Be careful though! I'd take it back to a high-end stereo install shop and see how the've overcome this before. I am thinking it'd be safe to cut a hole about the size of a ski-pass. Say, a rectangle 7" wide by 10" high.

But ASK A PROFESSIONAL!! My words above are not an endorsement that it is safe to cut metal on your bimmer. Just thinking out loud.

Good luck.



nero1943 said:


> Hi guys
> 
> first time posting here, I have a 99 318i and i got tired of the stock radio so I upgraded my deck to alpine 9835, JBL 1200.1 amp, JL 12W7 in 1.65 cu feet seald box. I still have the stock speakers in the front. I've removed the rear deck speakers since the bass is all trapped in the bass. I have no ski hole. What should I do? i've heard ppl cutting the rear decks. But I am not tooo sure what to do.


----------



## nero1943 (Feb 7, 2005)

yes yes I've been hearing cut the ski pass but even if I do my seat is still blocking the air!!!!!!!!!! I asked the shop and they told me to cut the rear deck.


----------



## JST (Dec 19, 2001)

More bass in your cabin?

Ask Babe.


----------



## noflash (Jul 4, 2003)

nero1943 said:


> yes yes I've been hearing cut the ski pass but even if I do my seat is still blocking the air!!!!!!!!!! I asked the shop and they told me to cut the rear deck.

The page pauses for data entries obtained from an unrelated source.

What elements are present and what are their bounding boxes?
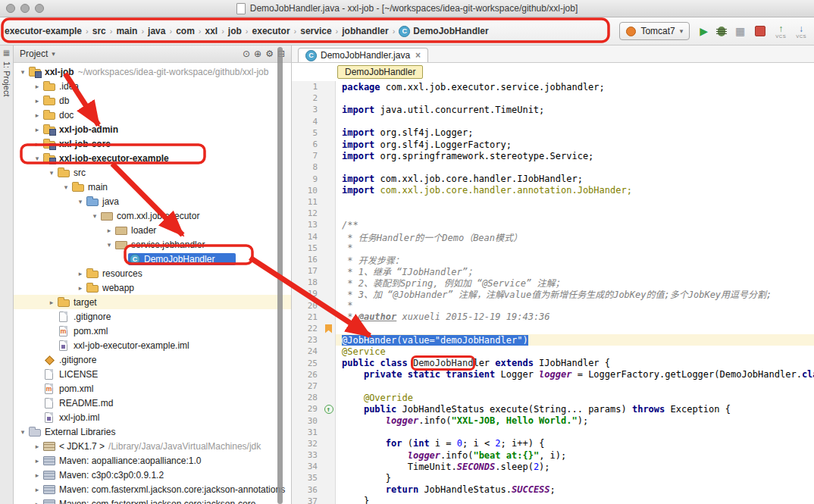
line-number[interactable]: 3 [292,104,322,115]
code-line-7[interactable]: 7import org.springframework.stereotype.S… [292,150,814,161]
breadcrumb-item-service[interactable]: service [297,24,334,38]
project-tool-window-button[interactable]: 1: Project [2,61,11,96]
line-number[interactable]: 31 [292,427,322,438]
tree-expand-arrow[interactable]: ▸ [33,97,42,105]
tree-expand-arrow[interactable]: ▸ [47,299,56,306]
tree-expand-arrow[interactable]: ▸ [76,284,85,292]
line-number[interactable]: 14 [292,230,322,242]
line-number[interactable]: 30 [292,415,322,426]
tree-item-com.xxl.job.executor[interactable]: ▾com.xxl.job.executor [14,208,291,223]
gutter-icon-slot[interactable] [322,323,336,334]
line-number[interactable]: 33 [292,449,322,461]
tree-expand-arrow[interactable]: ▸ [33,500,42,504]
code-line-37[interactable]: 37 } [292,496,814,504]
override-method-icon[interactable]: ↑ [324,405,333,414]
run-configuration-selector[interactable]: Tomcat7 ▾ [619,22,690,40]
code-line-4[interactable]: 4 [292,116,814,127]
code-line-25[interactable]: 25public class DemoJobHandler extends IJ… [292,358,814,369]
tree-collapse-arrow[interactable]: ▾ [18,428,27,436]
line-number[interactable]: 26 [292,369,322,380]
line-number[interactable]: 35 [292,472,322,484]
code-line-15[interactable]: 15 * [292,243,814,254]
line-number[interactable]: 18 [292,277,322,288]
tree-expand-arrow[interactable]: ▸ [33,457,42,465]
tree-item-service.jobhandler[interactable]: ▾service.jobhandler [14,237,291,252]
tree-item-DemoJobHandler[interactable]: CDemoJobHandler [14,252,291,266]
line-number[interactable]: 21 [292,311,322,323]
tree-item-README.md[interactable]: README.md [14,396,291,410]
tree-item-Maven: com.fasterxml.jackson.core:jackson-annotations[interactable]: ▸Maven: com.fasterxml.jackson.core:jacks… [14,482,291,496]
tree-item-LICENSE[interactable]: LICENSE [14,367,291,381]
tree-item-resources[interactable]: ▸resources [14,266,291,280]
tree-item-xxl-job[interactable]: ▾xxl-job~/workspaces/idea-git-workspace/… [14,64,291,79]
code-line-3[interactable]: 3import java.util.concurrent.TimeUnit; [292,104,814,115]
tree-item-java[interactable]: ▾java [14,194,291,208]
code-line-24[interactable]: 24@Service [292,346,814,357]
tree-expand-arrow[interactable]: ▸ [33,443,42,450]
tree-collapse-arrow[interactable]: ▾ [18,68,27,76]
editor-breadcrumb-chip[interactable]: DemoJobHandler [337,65,423,79]
tree-item-xxl-job.iml[interactable]: xxl-job.iml [14,410,291,424]
code-line-20[interactable]: 20 * [292,300,814,311]
close-tab-icon[interactable]: × [414,50,421,61]
line-number[interactable]: 32 [292,438,322,449]
tree-item-.idea[interactable]: ▸.idea [14,79,291,93]
tree-item-xxl-job-core[interactable]: ▸xxl-job-core [14,136,291,151]
code-line-2[interactable]: 2 [292,92,814,104]
tree-expand-arrow[interactable]: ▸ [33,471,42,479]
code-line-22[interactable]: 22 */ [292,323,814,334]
breadcrumb-item-job[interactable]: job [225,24,245,38]
tree-item-xxl-job-executor-example.iml[interactable]: xxl-job-executor-example.iml [14,338,291,352]
minimize-window-button[interactable] [20,4,30,13]
line-number[interactable]: 16 [292,254,322,265]
code-line-10[interactable]: 10import com.xxl.job.core.handler.annota… [292,185,814,196]
breadcrumb-item-main[interactable]: main [113,24,140,38]
tree-expand-arrow[interactable]: ▸ [105,227,114,234]
code-line-16[interactable]: 16 * 开发步骤： [292,254,814,265]
gutter-icon-slot[interactable]: ↑ [322,403,336,415]
breadcrumb-item-executor[interactable]: executor [249,24,293,38]
code-line-36[interactable]: 36 return JobHandleStatus.SUCCESS; [292,484,814,496]
code-line-27[interactable]: 27 [292,380,814,392]
line-number[interactable]: 7 [292,150,322,161]
locate-icon[interactable]: ⊙ [243,49,250,59]
tree-item-xxl-job-admin[interactable]: ▸xxl-job-admin [14,122,291,136]
code-line-29[interactable]: 29↑ public JobHandleStatus execute(Strin… [292,403,814,415]
line-number[interactable]: 20 [292,300,322,311]
tree-item-main[interactable]: ▾main [14,180,291,194]
code-line-31[interactable]: 31 [292,427,814,438]
line-number[interactable]: 9 [292,174,322,185]
code-line-1[interactable]: 1package com.xxl.job.executor.service.jo… [292,81,814,92]
breadcrumb-item-com[interactable]: com [173,24,198,38]
gear-icon[interactable]: ⚙ [265,49,274,59]
tree-collapse-arrow[interactable]: ▾ [47,169,56,177]
tree-item-src[interactable]: ▾src [14,165,291,180]
line-number[interactable]: 25 [292,358,322,369]
line-number[interactable]: 34 [292,461,322,472]
line-number[interactable]: 19 [292,288,322,299]
line-number[interactable]: 11 [292,196,322,208]
tree-item-Maven: aopalliance:aopalliance:1.0[interactable]: ▸Maven: aopalliance:aopalliance:1.0 [14,453,291,468]
tree-collapse-arrow[interactable]: ▾ [61,183,70,191]
line-number[interactable]: 15 [292,243,322,254]
line-number[interactable]: 12 [292,208,322,219]
code-line-11[interactable]: 11 [292,196,814,208]
code-editor[interactable]: 1package com.xxl.job.executor.service.jo… [292,81,814,504]
code-line-28[interactable]: 28 @Override [292,392,814,403]
filter-icon[interactable]: ⊕ [254,49,261,59]
line-number[interactable]: 6 [292,139,322,150]
tree-item-doc[interactable]: ▸doc [14,108,291,122]
code-line-14[interactable]: 14 * 任务Handler的一个Demo（Bean模式） [292,230,814,242]
coverage-button[interactable]: ▦ [735,26,745,36]
line-number[interactable]: 4 [292,116,322,127]
breadcrumb-item-src[interactable]: src [89,24,109,38]
project-panel-title[interactable]: Project [20,49,48,59]
tree-item-db[interactable]: ▸db [14,93,291,108]
line-number[interactable]: 10 [292,185,322,196]
vcs-update-button[interactable]: ↓ VCS [796,24,806,39]
code-line-8[interactable]: 8 [292,161,814,173]
line-number[interactable]: 24 [292,346,322,357]
line-number[interactable]: 22 [292,323,322,334]
code-line-34[interactable]: 34 TimeUnit.SECONDS.sleep(2); [292,461,814,472]
code-line-30[interactable]: 30 logger.info("XXL-JOB, Hello World."); [292,415,814,426]
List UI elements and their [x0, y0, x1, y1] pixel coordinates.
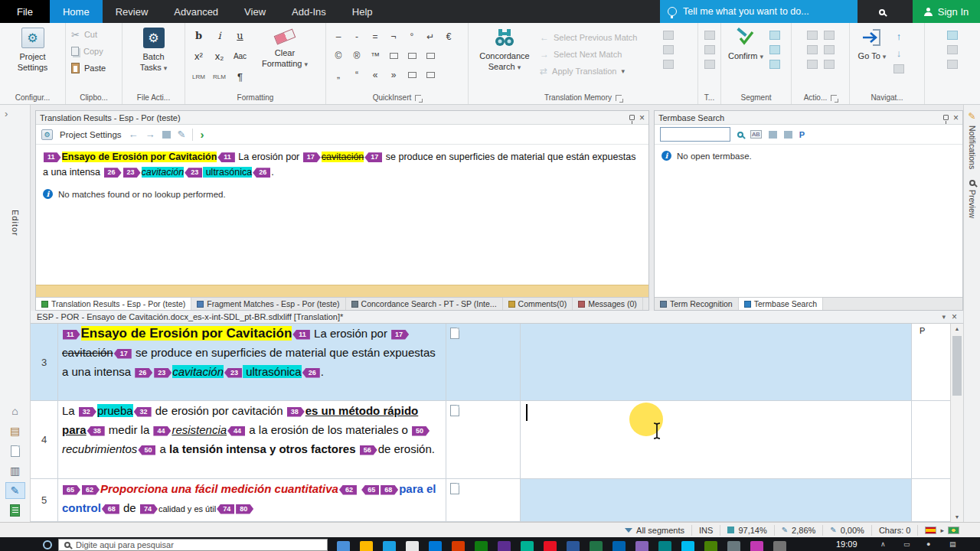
- segment-tag-close[interactable]: 44: [227, 426, 245, 436]
- scrollbar-thumb[interactable]: [952, 336, 962, 396]
- quickinsert-symbol[interactable]: »: [384, 68, 403, 82]
- dialog-launcher-icon[interactable]: [415, 95, 421, 101]
- taskbar-app-icon[interactable]: [498, 541, 511, 551]
- terminology-icon-3[interactable]: [704, 60, 715, 69]
- project-settings-button[interactable]: ⚙ Project Settings: [5, 26, 60, 91]
- concordance-search-button[interactable]: Concordance Search ▾: [472, 26, 537, 91]
- taskbar-app-icon[interactable]: [429, 541, 442, 551]
- segment-tag-close[interactable]: 26: [253, 168, 270, 178]
- taskbar-app-icon[interactable]: [727, 541, 740, 551]
- next-result-icon[interactable]: →: [145, 129, 155, 140]
- segment-tag-close[interactable]: 32: [134, 407, 152, 417]
- home-icon[interactable]: ⌂: [5, 403, 25, 419]
- search-icon[interactable]: [879, 6, 885, 18]
- tm-options-icon[interactable]: [663, 60, 674, 69]
- dialog-launcher-icon[interactable]: [831, 95, 837, 101]
- termbase-p-icon[interactable]: P: [799, 130, 805, 139]
- segment-number[interactable]: 5: [31, 479, 58, 522]
- taskbar-app-icon[interactable]: [360, 541, 373, 551]
- menu-tab-file[interactable]: File: [0, 0, 50, 23]
- taskbar-app-icon[interactable]: [635, 541, 648, 551]
- terminology-icon[interactable]: [704, 31, 715, 40]
- segment-target[interactable]: [521, 324, 912, 401]
- taskbar-app-icon[interactable]: [544, 541, 557, 551]
- sign-in-button[interactable]: Sign In: [913, 0, 980, 23]
- file-icon[interactable]: [5, 442, 25, 459]
- segment-status[interactable]: [446, 324, 521, 401]
- menu-tab-review[interactable]: Review: [103, 0, 162, 23]
- segment-source[interactable]: 11Ensayo de Erosión por Cavitación11 La …: [58, 324, 446, 401]
- edit-icon[interactable]: ✎: [178, 129, 186, 140]
- quickinsert-symbol[interactable]: ™: [366, 49, 384, 63]
- term-ab-icon[interactable]: AB: [750, 130, 762, 139]
- taskbar-app-icon[interactable]: [521, 541, 534, 551]
- formatting-button[interactable]: x₂: [209, 47, 230, 66]
- results-tab[interactable]: Fragment Matches - Esp - Por (teste): [191, 298, 345, 310]
- segment-number[interactable]: 3: [31, 324, 58, 401]
- action-icon[interactable]: [807, 31, 818, 40]
- batch-tasks-button[interactable]: ⚙ Batch Tasks ▾: [126, 26, 181, 91]
- tray-icon[interactable]: ●: [926, 540, 930, 548]
- segment-tag-close[interactable]: 65: [361, 485, 379, 495]
- action-icon-3[interactable]: [807, 60, 818, 69]
- tab-close-icon[interactable]: ×: [952, 312, 957, 321]
- segment-tag-close[interactable]: 68: [102, 504, 119, 514]
- segment-tag-open[interactable]: 11: [63, 330, 80, 340]
- formatting-button[interactable]: LRM: [188, 67, 209, 86]
- quickinsert-symbol[interactable]: [403, 68, 421, 82]
- tray-chevron-icon[interactable]: ∧: [880, 540, 886, 548]
- segment-target[interactable]: [521, 401, 912, 479]
- paste-button[interactable]: Paste: [69, 60, 119, 77]
- segment-tag-close[interactable]: 11: [217, 152, 235, 162]
- segment-tag-open[interactable]: 38: [287, 407, 305, 417]
- segment-tag-open[interactable]: 17: [391, 330, 409, 340]
- quickinsert-symbol[interactable]: [384, 49, 403, 63]
- reviewed-percentage[interactable]: ✎ 0,00%: [822, 525, 871, 536]
- quickinsert-symbol[interactable]: [421, 49, 439, 63]
- taskbar-app-icon[interactable]: [658, 541, 671, 551]
- segment-tag-close[interactable]: 17: [114, 349, 132, 359]
- confirm-button[interactable]: Confirm ▾: [724, 26, 767, 91]
- taskbar-app-icon[interactable]: [590, 541, 603, 551]
- previous-result-icon[interactable]: ←: [129, 129, 139, 140]
- report-icon[interactable]: ▥: [5, 462, 25, 479]
- green-book-icon[interactable]: [5, 502, 25, 519]
- results-tab[interactable]: Concordance Search - PT - SP (Inte...: [346, 298, 503, 310]
- termbase-search-input[interactable]: [660, 127, 730, 142]
- taskbar-app-icon[interactable]: [612, 541, 626, 551]
- tab-dropdown-icon[interactable]: ▾: [942, 313, 946, 321]
- segment-status[interactable]: [446, 401, 521, 479]
- translated-percentage[interactable]: 97,14%: [720, 525, 773, 536]
- action-icon-2[interactable]: [807, 45, 818, 54]
- menu-tab-help[interactable]: Help: [339, 0, 386, 23]
- window-icon[interactable]: [947, 31, 958, 40]
- action-icon-4[interactable]: [824, 31, 835, 40]
- quickinsert-symbol[interactable]: °: [403, 30, 421, 44]
- segment-tag-close[interactable]: 23: [185, 168, 202, 178]
- formatting-button[interactable]: ¶: [230, 67, 250, 86]
- window-icon-3[interactable]: [947, 60, 958, 69]
- segment-tag-close[interactable]: 50: [138, 445, 155, 455]
- cut-button[interactable]: ✂Cut: [69, 26, 119, 43]
- segment-tag-open[interactable]: 80: [236, 504, 253, 514]
- formatting-button[interactable]: x²: [188, 47, 209, 66]
- insert-mode-indicator[interactable]: INS: [691, 525, 720, 536]
- segment-tag-open[interactable]: 32: [79, 407, 96, 417]
- menu-tab-view[interactable]: View: [231, 0, 279, 23]
- taskbar-app-icon[interactable]: [681, 541, 694, 551]
- quickinsert-symbol[interactable]: ¬: [384, 30, 403, 44]
- segment-target[interactable]: [521, 479, 912, 522]
- taskbar-app-icon[interactable]: [567, 541, 580, 551]
- terminology-icon-2[interactable]: [704, 45, 715, 54]
- segment-status[interactable]: [446, 479, 521, 522]
- expand-chevron-icon[interactable]: ›: [200, 128, 204, 141]
- tray-icon[interactable]: ▤: [949, 540, 956, 548]
- project-settings-small-icon[interactable]: ⚙: [41, 129, 53, 140]
- taskbar-app-icon[interactable]: [406, 541, 419, 551]
- menu-tab-home[interactable]: Home: [50, 0, 103, 23]
- quickinsert-symbol[interactable]: [403, 49, 421, 63]
- pin-icon[interactable]: [629, 115, 635, 120]
- segment-tag-close[interactable]: 62: [339, 485, 357, 495]
- segment-action-icon-2[interactable]: [769, 45, 780, 54]
- segment-source[interactable]: La 32prueba32 de erosión por cavitación …: [58, 401, 446, 479]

No, no. Listen to advice. I have a relatively mild Basslink in my trunk. Initially, I could hear nothing. Fold down the rear armrest pull down the back cover (velcro), pull out a 3-inch thick piece of insulation (it is the shape of the ski-pass and perforated), knock out the metal ski-pass plate (it is spot-welded, you need a hammer and flat ended crow bar). Now your bass comes though clear as day

You ask for advice from someone with experience and then write it off?

Bass does not need air to travel. Lay your ear on your desk and bang on it with your fist -- hear anything?

You think all these cars with subs in the trunk are driving around with their rear seats folded down?

Get busy.


----------



## DeCePtiCzXe39 (Oct 23, 2004)

I just recently upgraded my stereo system. I hav a JBL 600.1 amp to 1 12" JBL sub in a custom ported box and there's A LOT of bass going thru my cabin. Im thinking it's because of the ported box. Maybe if u dont want to cut any metal in your car u can try putting yur sub in a ported box. That's just my opinion and just trying to giv u an idea to get more bass in yur cabin. Well, i hope all goes well!


----------